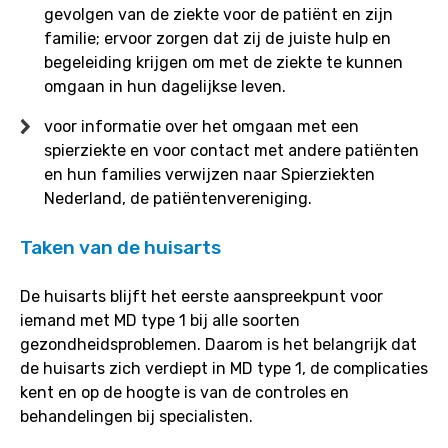
gevolgen van de ziekte voor de patiënt en zijn
familie; ervoor zorgen dat zij de juiste hulp en
begeleiding krijgen om met de ziekte te kunnen
omgaan in hun dagelijkse leven.
voor informatie over het omgaan met een
spierziekte en voor contact met andere patiënten
en hun families verwijzen naar Spierziekten
Nederland, de patiëntenvereniging.
Taken van de huisarts
De huisarts blijft het eerste aanspreekpunt voor
iemand met MD type 1 bij alle soorten
gezondheidsproblemen. Daarom is het belangrijk dat
de huisarts zich verdiept in MD type 1, de complicaties
kent en op de hoogte is van de controles en
behandelingen bij specialisten.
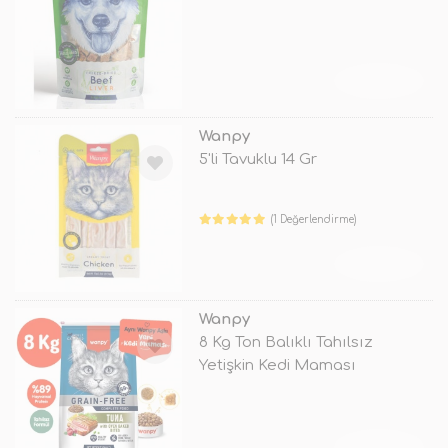
TÜKENDİ
Wanpy
5'li Tavuklu 14 Gr
(1 Değerlendirme)
TÜKENDİ
Wanpy
8 Kg Ton Balıklı Tahılsız
Yetişkin Kedi Maması
TÜKENDİ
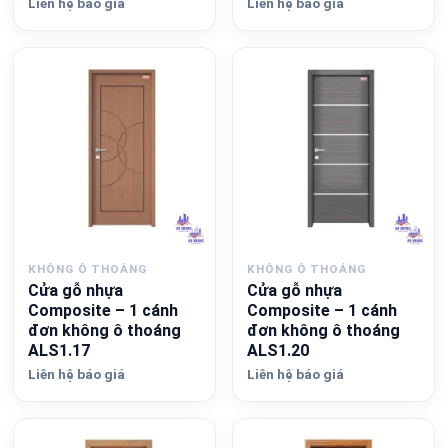
Liên hệ báo giá
Liên hệ báo giá
KHÔNG Ô THOÁNG
KHÔNG Ô THOÁNG
Cửa gỗ nhựa
Cửa gỗ nhựa
Composite – 1 cánh
Composite – 1 cánh
đơn không ô thoáng
đơn không ô thoáng
ALS1.17
ALS1.20
Liên hệ báo giá
Liên hệ báo giá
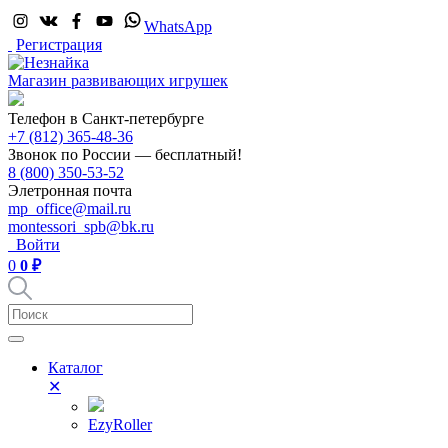
WhatsApp
Регистрация
Магазин развивающих игрушек
Телефон в Санкт-петербурге
+7 (812) 365-48-36
Звонок по России — бесплатный!
8 (800) 350-53-52
Элетронная почта
mp_office@mail.ru
montessori_spb@bk.ru
Войти
0
0 ₽
Каталог
✕
EzyRoller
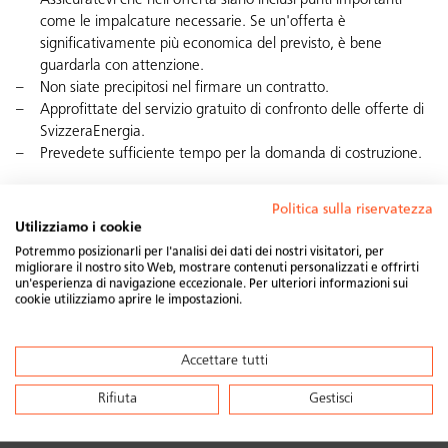
Assicuratevi che nell'offerta siano inclusi punti importanti
come le impalcature necessarie. Se un'offerta è
significativamente più economica del previsto, è bene
guardarla con attenzione.
Non siate precipitosi nel firmare un contratto.
Approfittate del
servizio gratuito di confronto delle offerte di
SvizzeraEnergia
.
Prevedete sufficiente tempo per la domanda di costruzione.
Maggiori informazioni per i committenti
da Swissolar.
Politica sulla riservatezza
Utilizziamo i cookie
Potremmo posizionarli per l'analisi dei dati dei nostri visitatori, per
migliorare il nostro sito Web, mostrare contenuti personalizzati e offrirti
Condividi questo post
un'esperienza di navigazione eccezionale. Per ulteriori informazioni sui
cookie utilizziamo aprire le impostazioni.
Accettare tutti
Rifiuta
Gestisci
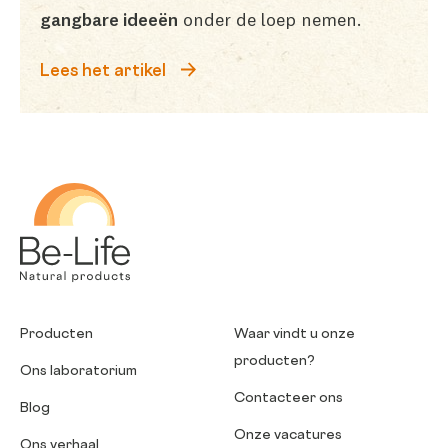
gangbare ideeën
onder de loep nemen.
Lees het artikel
Be-Life
Producten
Waar vindt u onze
producten?
Ons laboratorium
Contacteer ons
Blog
Onze vacatures
Ons verhaal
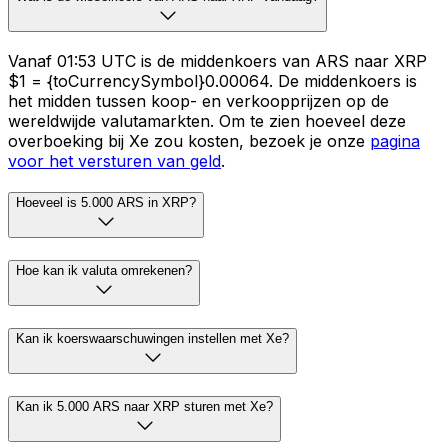
Vanaf 01:53 UTC is de middenkoers van ARS naar XRP
$1 = {toCurrencySymbol}0.00064. De middenkoers is
het midden tussen koop- en verkoopprijzen op de
wereldwijde valutamarkten. Om te zien hoeveel deze
overboeking bij Xe zou kosten, bezoek je onze
pagina
voor het versturen van geld
.
Hoeveel is 5.000 ARS in XRP?
Hoe kan ik valuta omrekenen?
Kan ik koerswaarschuwingen instellen met Xe?
Kan ik 5.000 ARS naar XRP sturen met Xe?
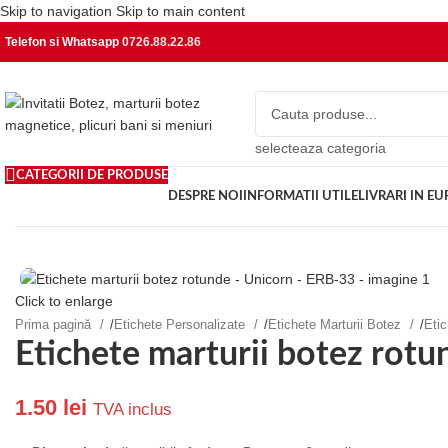
Skip to navigation
Skip to main content
Telefon si Whatsapp
0726.88.22.86
selecteaza categoria
CATEGORII DE PRODUSE
DESPRE NOI
INFORMATII UTILE
LIVRARI IN E
Click to enlarge
Prima pagină
/
Etichete Personalizate
/
Etichete Marturii Botez
/
Eti
Etichete marturii botez rot
1.50
lei
TVA inclus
◇ ◇ ◇ ◇
PROMPT »
Starting at the line containing "Taken van de huisarts" and stopping at the line containing "De middenkoers is", output every line above exactly, both ends included, with pictures omitted.

EXPECTED ANSWER »
Taken van de huisarts
De huisarts blijft het eerste aanspreekpunt voor
iemand met MD type 1 bij alle soorten
gezondheidsproblemen. Daarom is het belangrijk dat
de huisarts zich verdiept in MD type 1, de complicaties
kent en op de hoogte is van de controles en
behandelingen bij specialisten.
TÜKENDİ
Wanpy
5'li Tavuklu 14 Gr
(1 Değerlendirme)
TÜKENDİ
Wanpy
8 Kg Ton Balıklı Tahılsız
Yetişkin Kedi Maması
TÜKENDİ
Liên hệ báo giá
Liên hệ báo giá
KHÔNG Ô THOÁNG
KHÔNG Ô THOÁNG
Cửa gỗ nhựa
Cửa gỗ nhựa
Composite – 1 cánh
Composite – 1 cánh
đơn không ô thoáng
đơn không ô thoáng
ALS1.17
ALS1.20
Liên hệ báo giá
Liên hệ báo giá
WhatsApp
Регистрация
Магазин развивающих игрушек
Телефон в Санкт-петербурге
+7 (812) 365-48-36
Звонок по России — бесплатный!
8 (800) 350-53-52
Элетронная почта
mp_office@mail.ru
montessori_spb@bk.ru
Войти
0
0 ₽
Каталог
✕
EzyRoller
Assicuratevi che nell'offerta siano inclusi punti importanti
come le impalcature necessarie. Se un'offerta è
significativamente più economica del previsto, è bene
guardarla con attenzione.
Non siate precipitosi nel firmare un contratto.
Approfittate del
servizio gratuito di confronto delle offerte di
SvizzeraEnergia
.
Prevedete sufficiente tempo per la domanda di costruzione.
Maggiori informazioni per i committenti
da Swissolar.
Politica sulla riservatezza
Utilizziamo i cookie
Potremmo posizionarli per l'analisi dei dati dei nostri visitatori, per
migliorare il nostro sito Web, mostrare contenuti personalizzati e offrirti
Condividi questo post
un'esperienza di navigazione eccezionale. Per ulteriori informazioni sui
cookie utilizziamo aprire le impostazioni.
Accettare tutti
Rifiuta
Gestisci
gangbare ideeën
onder de loep nemen.
Lees het artikel
Be-Life
Producten
Waar vindt u onze
producten?
Ons laboratorium
Contacteer ons
Blog
Onze vacatures
Ons verhaal
Vanaf 01:53 UTC is de middenkoers van ARS naar XRP
$1 = {toCurrencySymbol}0.00064. De middenkoers is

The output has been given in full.